Re: UTF-8 Error Handling (was: Re: Unicode 4.0 BETA available for review)

From: Mark Davis (mark.davis@jtcsv.com)
Date: Sun Mar 02 2003 - 10:21:21 EST

Next message: Roozbeh Pournader: "Re: Impossible combinations?"

Previous message: Michael Everson: "Re: Please see my latest proposal"
In reply to: Kent Karlsson: "RE: UTF-8 Error Handling (was: Re: Unicode 4.0 BETA available for review)"
Next in thread: Michael \(michka\) Kaplan: "Re: UTF-8 Error Handling (was: Re: Unicode 4.0 BETA available for review)"
Reply: Michael \(michka\) Kaplan: "Re: UTF-8 Error Handling (was: Re: Unicode 4.0 BETA available for review)"
Reply: Asmus Freytag: "Re: UTF-8 Error Handling (was: Re: Unicode 4.0 BETA available for review)"
Messages sorted by: [ date ] [ thread ] [ subject ] [ author ] [ attachment ]
Mail actions: [ respond to this message ] [ mail a new topic ]

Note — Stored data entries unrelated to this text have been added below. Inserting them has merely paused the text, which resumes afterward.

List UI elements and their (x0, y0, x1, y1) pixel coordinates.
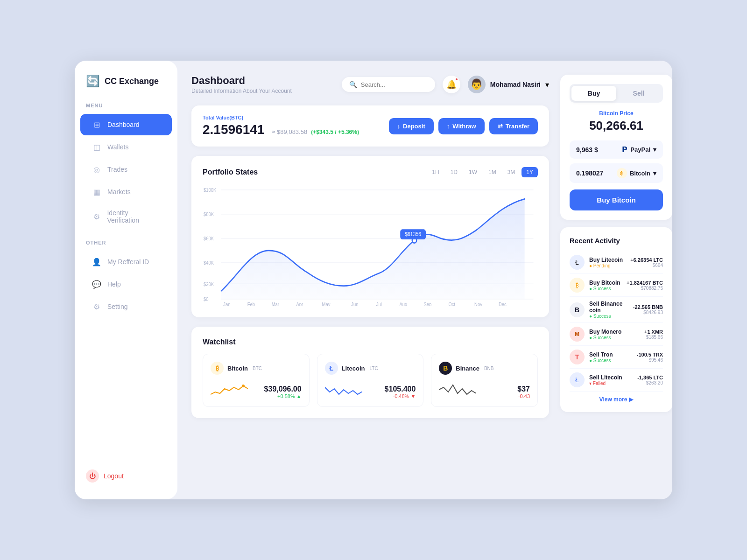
activity-icon-3: M (570, 327, 585, 342)
activity-status-4: ● Success (589, 358, 632, 363)
btc-name: Bitcoin (227, 365, 248, 372)
activity-crypto-5: -1,365 LTC (637, 375, 663, 380)
time-btn-3m[interactable]: 3M (503, 167, 520, 177)
portfolio-chart: $100K $80K $60K $40K $20K $0 (203, 185, 538, 306)
deposit-button[interactable]: ↓ Deposit (389, 118, 434, 134)
deposit-icon: ↓ (397, 123, 401, 130)
bnb-icon: B (439, 362, 452, 375)
sidebar-item-identity[interactable]: ⚙ Identity Verification (80, 203, 172, 230)
activity-crypto-3: +1 XMR (644, 329, 663, 335)
time-btn-1d[interactable]: 1D (446, 167, 462, 177)
logo-area: 🔄 CC Exchange (75, 75, 177, 99)
ltc-ticker: LTC (370, 366, 378, 371)
sidebar-item-referral[interactable]: 👤 My Refferal ID (80, 251, 172, 273)
sidebar-item-setting[interactable]: ⚙ Setting (80, 296, 172, 317)
bnb-ticker: BNB (484, 366, 494, 371)
ltc-sparkline (325, 380, 362, 399)
activity-icon-1: ₿ (570, 278, 585, 293)
time-filters: 1H 1D 1W 1M 3M 1Y (427, 167, 538, 177)
search-input[interactable] (361, 81, 428, 88)
activity-name-3: Buy Monero (589, 329, 640, 335)
user-info[interactable]: 👨 Mohamad Nasiri ▾ (468, 76, 549, 93)
sidebar-item-trades[interactable]: ◎ Trades (80, 159, 172, 180)
activity-info-4: Sell Tron ● Success (589, 351, 632, 363)
main-content: Dashboard Detailed Information About You… (177, 61, 560, 499)
chart-header: Portfolio States 1H 1D 1W 1M 3M 1Y (203, 167, 538, 177)
withdraw-button[interactable]: ↑ Withraw (438, 118, 485, 134)
activity-title: Recent Activity (570, 237, 663, 245)
logout-button[interactable]: ⏻ Logout (86, 469, 166, 483)
buy-tab[interactable]: Buy (571, 86, 616, 101)
balance-value: 2.1596141 (203, 122, 264, 137)
notification-button[interactable]: 🔔 (443, 76, 460, 93)
activity-info-1: Buy Bitcoin ● Success (589, 280, 622, 291)
other-nav: 👤 My Refferal ID 💬 Help ⚙ Setting (75, 250, 177, 318)
usd-input-group[interactable]: 9,963 $ 𝗣 PayPal ▾ (570, 140, 663, 159)
activity-usd-5: $263.20 (637, 380, 663, 385)
usd-currency-label: PayPal (630, 146, 650, 153)
activity-name-4: Sell Tron (589, 351, 632, 358)
usd-currency: 𝗣 PayPal ▾ (622, 145, 656, 154)
activity-item-4: T Sell Tron ● Success -100.5 TRX $95.46 (570, 346, 663, 369)
watchlist-item-btc[interactable]: ₿ Bitcoin BTC $39,096.00 +0.58% ▲ (203, 354, 310, 407)
bnb-price: $37 (517, 385, 530, 393)
btc-price-value: 50,266.61 (570, 119, 663, 133)
svg-text:$60K: $60K (204, 236, 214, 242)
activity-icon-5: Ł (570, 372, 585, 387)
activity-item-3: M Buy Monero ● Success +1 XMR $185.66 (570, 323, 663, 346)
user-name: Mohamad Nasiri (490, 81, 541, 88)
activity-amounts-3: +1 XMR $185.66 (644, 329, 663, 340)
sidebar-item-markets[interactable]: ▦ Markets (80, 181, 172, 203)
withdraw-label: Withraw (452, 123, 476, 130)
sidebar-item-label-trades: Trades (107, 166, 127, 173)
svg-text:$0: $0 (204, 297, 209, 302)
btc-price-label: Bitcoin Price (570, 110, 663, 117)
activity-amounts-4: -100.5 TRX $95.46 (637, 352, 663, 363)
activity-item-1: ₿ Buy Bitcoin ● Success +1.824167 BTC $7… (570, 274, 663, 297)
activity-icon-0: Ł (570, 255, 585, 270)
activity-info-5: Sell Litecoin ▾ Failed (589, 374, 633, 386)
btc-sparkline (211, 380, 248, 399)
btc-icon: ₿ (211, 362, 224, 375)
btc-input-group[interactable]: 0.198027 ₿ Bitcoin ▾ (570, 163, 663, 183)
notification-dot (455, 77, 458, 81)
sidebar-item-help[interactable]: 💬 Help (80, 273, 172, 295)
watchlist-item-bnb[interactable]: B Binance BNB $37 -0.43 (431, 354, 538, 407)
btc-input-value: 0.198027 (576, 169, 603, 177)
other-section-label: OTHER (75, 240, 177, 250)
wl-header-bnb: B Binance BNB (439, 362, 530, 375)
time-btn-1w[interactable]: 1W (464, 167, 482, 177)
ltc-icon: Ł (325, 362, 338, 375)
activity-status-0: ● Pending (589, 263, 626, 268)
ltc-change: -0.48% ▼ (385, 393, 416, 399)
time-btn-1m[interactable]: 1M (484, 167, 501, 177)
activity-name-0: Buy Litecoin (589, 257, 626, 263)
action-buttons: ↓ Deposit ↑ Withraw ⇄ Transfer (389, 118, 538, 134)
buy-bitcoin-button[interactable]: Buy Bitcoin (570, 189, 663, 210)
activity-usd-0: $664 (630, 263, 663, 268)
logout-icon: ⏻ (86, 469, 99, 483)
activity-crypto-1: +1.824167 BTC (627, 280, 663, 286)
balance-usd: ≈ $89,083.58 (272, 128, 307, 135)
watchlist-item-ltc[interactable]: Ł Litecoin LTC $105.400 -0.48% ▼ (317, 354, 424, 407)
activity-status-1: ● Success (589, 286, 622, 291)
svg-text:Dec: Dec (499, 301, 507, 306)
time-btn-1h[interactable]: 1H (427, 167, 444, 177)
sell-tab[interactable]: Sell (616, 86, 661, 101)
activity-usd-1: $70882.75 (627, 286, 663, 291)
wl-body-btc: $39,096.00 +0.58% ▲ (211, 380, 302, 399)
page-title: Dashboard (191, 75, 292, 87)
page-subtitle: Detailed Information About Your Account (191, 88, 292, 94)
logo-text: CC Exchange (105, 77, 159, 86)
dashboard-icon: ⊞ (92, 119, 102, 130)
view-more-button[interactable]: View more ▶ (570, 396, 663, 403)
usd-chevron-icon: ▾ (653, 146, 656, 153)
time-btn-1y[interactable]: 1Y (521, 167, 538, 177)
watchlist-items: ₿ Bitcoin BTC $39,096.00 +0.58% ▲ (203, 354, 538, 407)
sidebar-item-dashboard[interactable]: ⊞ Dashboard (80, 114, 172, 135)
activity-usd-4: $95.46 (637, 357, 663, 363)
sidebar-item-wallets[interactable]: ◫ Wallets (80, 136, 172, 158)
activity-amounts-5: -1,365 LTC $263.20 (637, 375, 663, 385)
transfer-button[interactable]: ⇄ Transfer (489, 118, 538, 134)
bnb-change: -0.43 (517, 393, 530, 399)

I agree with Kent that it is somewhat less robust to simply remove
ill-formed sequences, since it removes any indication that the data was
corrupted. Either better to signal an error, or insert some other indication
like a REPLACEMENT CHARACTER or SUB at that point. (And in my reading, C12a
does allow that; you are not interpreting the sequence as a character, you
are replacing a host of possible errant sequences by an error indicator.)
But the final decision should be made by the user of the API, since the
desired behavior may vary depending on the environment.

Mark
________
mark.davis@jtcsv.com
IBM, MS 50-2/B11, 5600 Cottle Rd, SJ CA 95193
(408) 256-3148
fax: (408) 256-0799

----- Original Message -----
From: "Kent Karlsson" <kentk@md.chalmers.se>
To: "'Michael (michka) Kaplan'" <michka@trigeminal.com>
Cc: "'Yung-Fong Tang'" <ftang@netscape.com>; <unicode@unicode.org>
Sent: Sunday, March 02, 2003 02:00
Subject: RE: UTF-8 Error Handling (was: Re: Unicode 4.0 BETA available for
review)

>
>
> Michael (michka) Kaplan:
> ...
> > then the conversion will simply strip the errant characters. Note that
> > either solution meets the needs of refusal to interpret the errant
> > sequences.
>
> Simply stripping the errant byte sequences means that they are
> each interpreted as the empty string of characters. To me, that
> contradicts:
>
> "C12a When a process interprets a code unit sequence which
> purports to be in a Unicode character encoding form, it
> shall treat ill-formed code unit sequences as an error
> condition, and shall not interpret such sequences as
> characters."
>
> On the other hand I think C12a is too harsh. It essentially
> requires either an error stop, or at least division of the
> input into a sequence of runs of text with possible error
> byte (for UTF-8) sequences at the borders between the runs.
> I think it would be ok to replace errant byte sequence with
> characters that indicate that there may have been an error
> (which excludes the empty string). SUBSTITUTE ("SUB is used
> in the place of a character [sic] that has been found to be
> invalid or in error, SUB is intended to be introduced by
> automatic means") seem to fit that.
>
> (Ken's "Titan" discussion earlier is at a much lower "protocol
> level"; byte string, or even bit string level).
>
> /kent k
>
>
>

Next message: Roozbeh Pournader: "Re: Impossible combinations?"
Previous message: Michael Everson: "Re: Please see my latest proposal"
In reply to: Kent Karlsson: "RE: UTF-8 Error Handling (was: Re: Unicode 4.0 BETA available for review)"
Next in thread: Michael \(michka\) Kaplan: "Re: UTF-8 Error Handling (was: Re: Unicode 4.0 BETA available for review)"
Reply: Michael \(michka\) Kaplan: "Re: UTF-8 Error Handling (was: Re: Unicode 4.0 BETA available for review)"
Reply: Asmus Freytag: "Re: UTF-8 Error Handling (was: Re: Unicode 4.0 BETA available for review)"
Messages sorted by: [ date ] [ thread ] [ subject ] [ author ] [ attachment ]
Mail actions: [ respond to this message ] [ mail a new topic ]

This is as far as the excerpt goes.